A long-lasting impact

March 21, 2012

Whether asked to hold a light, run to get cotton swabs or suction a patient’s mouth, Gina Durkin was happy to help in any way she could as a member of an American team of dental professionals and students that recently visited Nicaragua. 

Whether asked to hold a light, run to get cotton swabs or suction a patient’s mouth, Gina Durkin was happy to help in any way she could as a member of an American team of dental professionals and students that recently visited Nicaragua. 

“We saw one patient after the next in the sweltering heat. But no one complained,” said Durkin who traveled as part of a 50-person group that went to impoverished neighborhoods of the country’s most populous city, Managua, as well as to a hospital to provide dental care to burn victims and into mountainous rural areas.

“We went to the poorest of the poor areas in Managua,” Durkin said. “I just did whatever I could.”

Durkin, a product manager for GC America, global dental product manufacturer, volunteered to go on the trip because her company provided most of the supplies for the mission including bonding agents, curing lights, sterilization products, composite materials and more.  

The trip was organized by Foundation for Worldwide Health, a non-profit dedicated to solving the problem of endemic poverty and promoting total community health for communities it serves in underdeveloped countries.

The foundation has sponsoring the Nicaraguan trip for the past 12 years. Dr. Brian Novy, an assistant professor of restorative dentistry at Loma Linda University in Loma Linda, CA has participated in the trip for the past six years.

He said the group goes back again and again to Nicaragua because they want to build relationships and have a long-lasting impact.
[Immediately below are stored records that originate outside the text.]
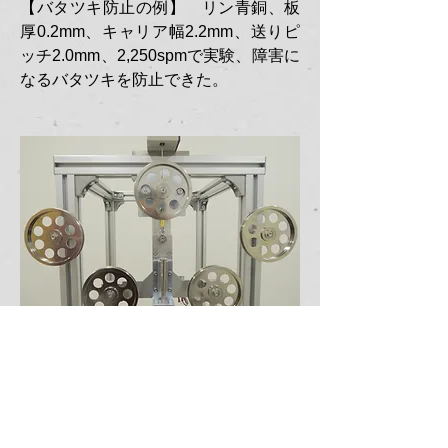
【バタツキ防止の例】 リン青銅、板
厚0.2mm、キャリア幅2.2mm、送りピ
ッチ2.0mm、2,250spmで実験、障害に
なるバタツキを防止できた。
※別途、特殊仕様の製作も承ります。
●TENSION 配置例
“It makes no sense to go in a pick up and leave and go to a new location,” he said.

Upon arrival, the group split into teams with different assignments. One of the teams set up a clinic outside the city dump where people go to scavenge for food.

“It’s like looking at the gates of hell,” Novy said. “There was black smoke from the plastic burning and a lot of flies.”

Another clinic was set up in a church, which was where Durkin worked part of the time. From 7:30 a.m. to 4 p.m. she said the group, which included dental students from Loma Linda University, would see about 40 patients a day. The patients had already set up appointments via the church or some dropped in.

“They came in their Sunday best,” said Durkin, noting that many of the people who were treated were having teeth extracted.

In addition to the clinics at the church and city dump, members of the group treated children with special needs and others-mostly children-- who were hospitalized for burns.

“People cook over open fires in one-room huts and children can roll over into the fires and get badly injured,” said Novy, adding that it makes sense to do full mouth dentistry while the patients are in the hospital.

The dental mission trip provides experience for the American students who Novy said “work non-stop, 10-hours a day. They’re troopers.”

Another goal of the mission is to provide training for Nicaraguan dentists and dental students so they can then use what they’ve learned when they treat patients. The idea is that by imparting their knowledge the mission’s impact will not end when the dentists and students return to the U.S. 

Without the products provided by GC America, Novy said the trip would not be nearly as effective.

“What they provide just blows me away,” he said. “Without their donation each year we wouldn’t be able to do the quality of dentistry that we do.”

Novy said one of the more touching incidents involved a young boy who had had a chipped tooth repaired and then went to play soccer and chipped it again. The boy so happy when Novy fixed it again “that he got me a soda and gave me a big hug,” Novy said.

Durkin said she would like to learn Spanish so that she can go again on a trip and be able to communicate effectively with patients. Novy said he will do more mission trips and possibly even set up a permanent clinic in Nicaragua.

“These patients are so happy for anything you do,” he said. “They’re so grateful.”